§ Task
Using the records that follow, copy every line containing the word "Alteryx".

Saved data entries
========================

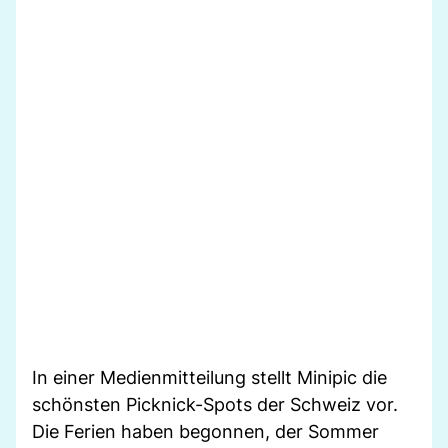
In einer Medienmitteilung stellt Minipic die
schönsten Picknick-Spots der Schweiz vor.
Die Ferien haben begonnen, der Sommer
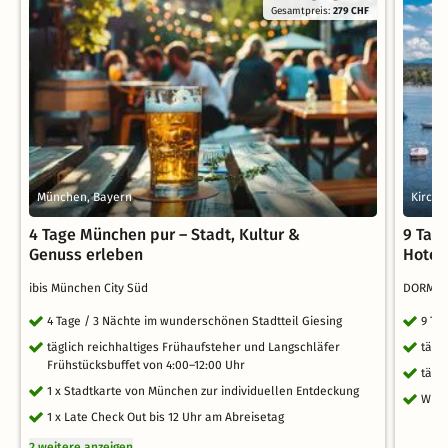
Gesamtpreis:
279 CHF
München, Bayern
Kirchh
4 Tage München pur – Stadt, Kultur &
9 Tag
Genuss erleben
Hotel
ibis München City Süd
DORMER
4 Tage / 3 Nächte im wunderschönen Stadtteil Giesing
9 Ta
täglich reichhaltiges Frühaufsteher und Langschläfer
tägl
Frühstücksbuffet von 4:00–12:00 Uhr
tägl
1 x Stadtkarte von München zur individuellen Entdeckung
WLA
1 x Late Check Out bis 12 Uhr am Abreisetag
2 weitere anzeigen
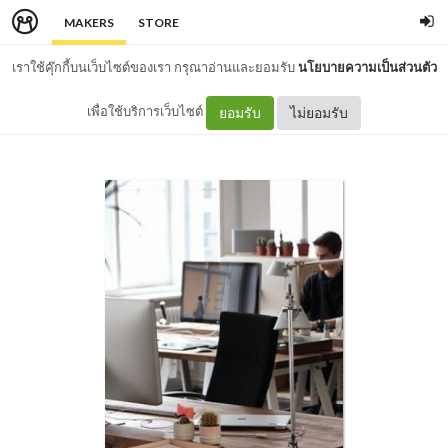
MAKERS
STORE
เราใช้คุ๊กกี้บนเว็บไซต์ของเรา กรุณาอ่านและยอมรับ
นโยบายความเป็นส่วนตัว
เพื่อใช้บริการเว็บไซต์
ยอมรับ
ไม่ยอมรับ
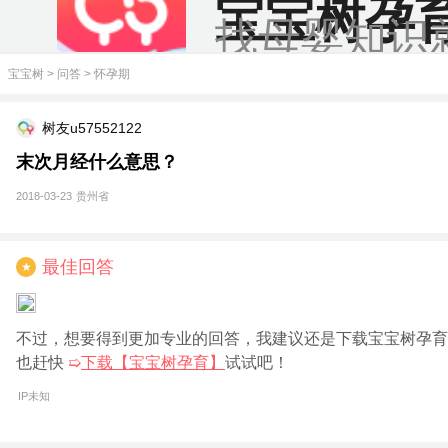
宝宝树孕
找母婴知识
宝宝树
>
问答
>
怀孕期
树友u57552122
末次月经什么意思？
2018-03-23
贵州省
最佳回答
★
不过，想要得到更加专业的回答，我建议还是下载宝宝树孕育
也赶快
➯
下载【宝宝树孕育】
试试吧！
IP未知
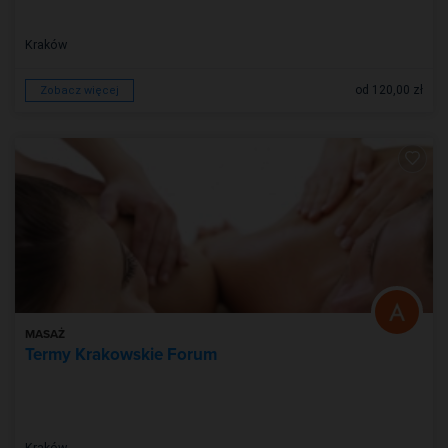
Kraków
od 120,00 zł
Zobacz więcej
MASAŻ
Termy Krakowskie Forum
Kraków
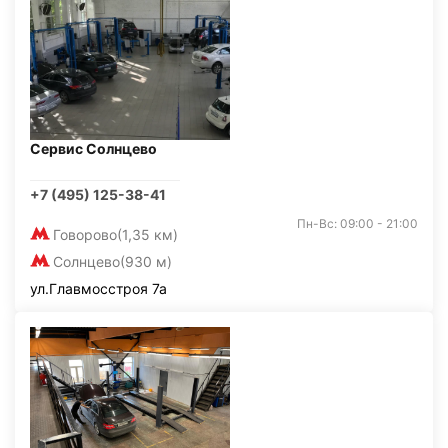
Сервис Солнцево
+7 (495) 125-38-41
Пн-Вс: 09:00 - 21:00
Говорово
(1,35 км)
Солнцево
(930 м)
ул.Главмосстроя 7а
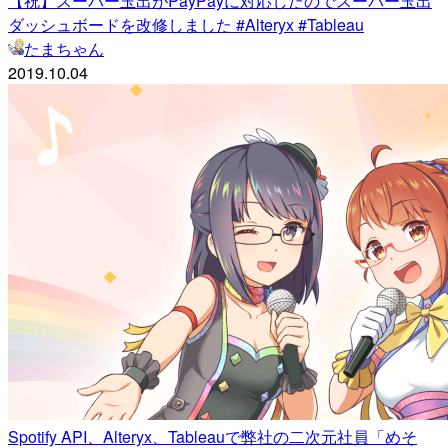
【祝】スーパー玉出がPayPayに対応したのでスーパー玉出
ダッシュボードを改修しました #Alteryx #Tableau
たまちゃん
2019.10.04
Spotify API、Alteryx、Tableauで弊社の二次元社員「めそ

========================

§ Response to this task
ダッシュボードを改修しました #Alteryx #Tableau
Spotify API、Alteryx、Tableauで弊社の二次元社員「めそ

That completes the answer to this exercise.